Percaloan, mafia, dan premanisme yang merajalela di birokrasi, peradilan, dan
parlemen melemparkan rakyat ke dalam keadaan darurat yang konstan. Wajah mereka
kita saksikan di mana-mana. Suatu politik yang bermartabat menyangkut
upaya-upaya penuh keutamaan untuk mengubah hidup belaka menjadi hidup yang
baik.
Para
tokoh pergerakan kemerdekaan kita, mempraktikkan tindakan kepemimpinan yang
bermartabat, yakni pantang menjual keputusan mereka kepada pihak mana pun.
Perjuangan kemerdekaan itu sendiri adalah suatu upaya politis untuk
memartabatkan rakyat, yaitu mengubah nasib rakyat dari hidup belaka menjadi
hidup yang baik. Di zaman kita, ketika keputusan para pejabat publik
dijualbelikan dan banyak anggota masyarakat kita menjalani hidup belaka karena
menjadi permainan kekuasaan, contoh politik berintegritas, berkarakter, dan pro-rakyat
yang memancar menjadi normatif.
Hanya
politik yang memartabatkan rakyat yang boleh disebut bermartabat.
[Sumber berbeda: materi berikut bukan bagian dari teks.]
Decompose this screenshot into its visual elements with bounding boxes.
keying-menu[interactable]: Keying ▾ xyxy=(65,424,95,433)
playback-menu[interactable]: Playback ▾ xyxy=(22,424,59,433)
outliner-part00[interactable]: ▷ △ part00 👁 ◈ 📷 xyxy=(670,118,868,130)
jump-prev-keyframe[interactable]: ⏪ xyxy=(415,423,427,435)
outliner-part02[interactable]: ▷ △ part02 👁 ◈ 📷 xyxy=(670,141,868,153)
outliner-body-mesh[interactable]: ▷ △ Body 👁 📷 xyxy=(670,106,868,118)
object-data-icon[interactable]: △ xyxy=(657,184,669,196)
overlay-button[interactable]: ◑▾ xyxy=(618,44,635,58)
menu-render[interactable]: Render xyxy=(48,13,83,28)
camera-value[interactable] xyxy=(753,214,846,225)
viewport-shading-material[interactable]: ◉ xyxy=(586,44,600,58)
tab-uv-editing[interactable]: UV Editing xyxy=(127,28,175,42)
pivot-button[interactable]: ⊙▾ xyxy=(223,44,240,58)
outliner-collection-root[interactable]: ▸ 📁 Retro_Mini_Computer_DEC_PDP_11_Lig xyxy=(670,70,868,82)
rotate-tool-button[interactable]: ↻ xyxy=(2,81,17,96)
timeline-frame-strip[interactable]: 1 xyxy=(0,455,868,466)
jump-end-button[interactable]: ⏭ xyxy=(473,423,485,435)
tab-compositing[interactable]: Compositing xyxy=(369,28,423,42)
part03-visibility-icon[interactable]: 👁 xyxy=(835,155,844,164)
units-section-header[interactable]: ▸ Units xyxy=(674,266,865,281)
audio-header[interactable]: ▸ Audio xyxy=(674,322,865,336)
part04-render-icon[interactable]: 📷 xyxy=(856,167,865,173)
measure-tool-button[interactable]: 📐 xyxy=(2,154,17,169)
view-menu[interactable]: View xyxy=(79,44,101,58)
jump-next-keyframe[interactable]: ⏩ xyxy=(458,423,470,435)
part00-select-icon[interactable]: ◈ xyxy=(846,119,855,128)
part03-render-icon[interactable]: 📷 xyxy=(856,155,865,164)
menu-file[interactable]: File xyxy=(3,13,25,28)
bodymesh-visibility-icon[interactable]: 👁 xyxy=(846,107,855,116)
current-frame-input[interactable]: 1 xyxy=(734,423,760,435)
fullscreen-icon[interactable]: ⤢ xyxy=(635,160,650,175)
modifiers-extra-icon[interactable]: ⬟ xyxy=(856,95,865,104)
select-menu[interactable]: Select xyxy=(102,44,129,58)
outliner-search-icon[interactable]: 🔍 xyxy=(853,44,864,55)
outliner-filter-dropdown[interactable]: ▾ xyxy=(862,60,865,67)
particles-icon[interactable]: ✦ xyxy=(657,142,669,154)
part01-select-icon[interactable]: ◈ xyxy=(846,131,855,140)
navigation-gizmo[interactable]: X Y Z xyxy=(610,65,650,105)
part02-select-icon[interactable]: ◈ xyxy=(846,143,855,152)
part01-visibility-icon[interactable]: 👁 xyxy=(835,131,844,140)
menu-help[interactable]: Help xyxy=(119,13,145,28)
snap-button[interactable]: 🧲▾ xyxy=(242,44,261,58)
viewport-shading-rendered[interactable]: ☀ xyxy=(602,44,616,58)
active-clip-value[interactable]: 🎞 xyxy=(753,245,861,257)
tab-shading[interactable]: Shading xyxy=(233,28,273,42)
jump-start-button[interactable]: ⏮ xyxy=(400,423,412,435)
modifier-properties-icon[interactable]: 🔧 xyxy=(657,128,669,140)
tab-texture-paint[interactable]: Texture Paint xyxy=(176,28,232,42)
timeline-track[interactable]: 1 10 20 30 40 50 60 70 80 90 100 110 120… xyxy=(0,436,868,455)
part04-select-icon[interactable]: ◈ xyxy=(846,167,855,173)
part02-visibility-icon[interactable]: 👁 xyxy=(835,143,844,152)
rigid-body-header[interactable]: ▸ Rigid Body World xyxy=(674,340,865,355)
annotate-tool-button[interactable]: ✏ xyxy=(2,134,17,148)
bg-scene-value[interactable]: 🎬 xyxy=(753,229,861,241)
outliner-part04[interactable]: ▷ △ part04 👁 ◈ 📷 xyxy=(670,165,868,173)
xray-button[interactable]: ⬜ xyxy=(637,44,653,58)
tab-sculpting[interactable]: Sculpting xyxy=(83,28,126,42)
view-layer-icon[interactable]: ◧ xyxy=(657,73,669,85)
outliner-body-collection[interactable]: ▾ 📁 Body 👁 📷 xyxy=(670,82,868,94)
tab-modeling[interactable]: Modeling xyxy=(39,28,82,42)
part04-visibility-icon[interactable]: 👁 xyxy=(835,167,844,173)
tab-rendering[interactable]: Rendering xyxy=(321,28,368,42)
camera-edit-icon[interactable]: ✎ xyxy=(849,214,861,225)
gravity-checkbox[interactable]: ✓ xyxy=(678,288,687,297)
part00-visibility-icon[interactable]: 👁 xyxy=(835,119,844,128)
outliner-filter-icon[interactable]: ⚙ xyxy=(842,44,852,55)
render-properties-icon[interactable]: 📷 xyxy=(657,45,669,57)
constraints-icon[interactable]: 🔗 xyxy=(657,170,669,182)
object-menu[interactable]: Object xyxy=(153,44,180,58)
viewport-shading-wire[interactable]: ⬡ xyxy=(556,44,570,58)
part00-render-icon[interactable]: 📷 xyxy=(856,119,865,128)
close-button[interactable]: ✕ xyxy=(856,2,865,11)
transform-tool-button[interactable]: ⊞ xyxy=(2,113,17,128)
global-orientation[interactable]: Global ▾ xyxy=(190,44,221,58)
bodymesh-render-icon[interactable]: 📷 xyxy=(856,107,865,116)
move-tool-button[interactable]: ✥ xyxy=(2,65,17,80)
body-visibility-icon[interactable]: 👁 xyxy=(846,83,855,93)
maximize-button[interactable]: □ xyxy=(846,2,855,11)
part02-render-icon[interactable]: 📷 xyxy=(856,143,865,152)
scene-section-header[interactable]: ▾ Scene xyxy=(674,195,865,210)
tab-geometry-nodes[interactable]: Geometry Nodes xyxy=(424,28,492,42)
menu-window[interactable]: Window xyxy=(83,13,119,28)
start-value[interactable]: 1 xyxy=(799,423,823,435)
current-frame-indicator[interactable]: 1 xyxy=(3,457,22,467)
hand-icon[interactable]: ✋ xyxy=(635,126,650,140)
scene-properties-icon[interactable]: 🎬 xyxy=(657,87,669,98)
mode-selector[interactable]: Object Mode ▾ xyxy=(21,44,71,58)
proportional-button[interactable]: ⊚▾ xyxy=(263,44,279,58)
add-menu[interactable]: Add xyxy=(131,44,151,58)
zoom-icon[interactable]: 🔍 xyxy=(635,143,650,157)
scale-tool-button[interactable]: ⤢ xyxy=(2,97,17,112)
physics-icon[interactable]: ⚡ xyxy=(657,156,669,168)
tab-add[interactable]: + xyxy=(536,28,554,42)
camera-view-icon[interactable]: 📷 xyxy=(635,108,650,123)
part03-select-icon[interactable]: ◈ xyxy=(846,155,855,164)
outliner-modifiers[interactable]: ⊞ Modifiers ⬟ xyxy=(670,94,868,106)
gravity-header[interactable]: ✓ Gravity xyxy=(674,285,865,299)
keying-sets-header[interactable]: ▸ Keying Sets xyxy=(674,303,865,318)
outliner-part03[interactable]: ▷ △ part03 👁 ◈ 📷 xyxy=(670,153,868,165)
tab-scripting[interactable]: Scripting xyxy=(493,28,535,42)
Sebaliknya,
untuk praktik-praktik politis yang tanpa malu lagi merampas atau mengabaikan
hak-hak rakyat demi kepentingan sendiri, yaitu politik yang menjerumuskan
rakyat ke dalam hidup belaka, tidak ada sebutan lain selain maaf, agak kasar politik
keparat para bajingan yang lemah karakter. Politik macam itu bahkan kiranya
akan dikritik oleh Machiavelli sebagai
tidak gagah.
BUDAYA
POLITIK
Pembangunan
kebudayaan merupakan langkah strategis dalam pengembangan politik bangsa.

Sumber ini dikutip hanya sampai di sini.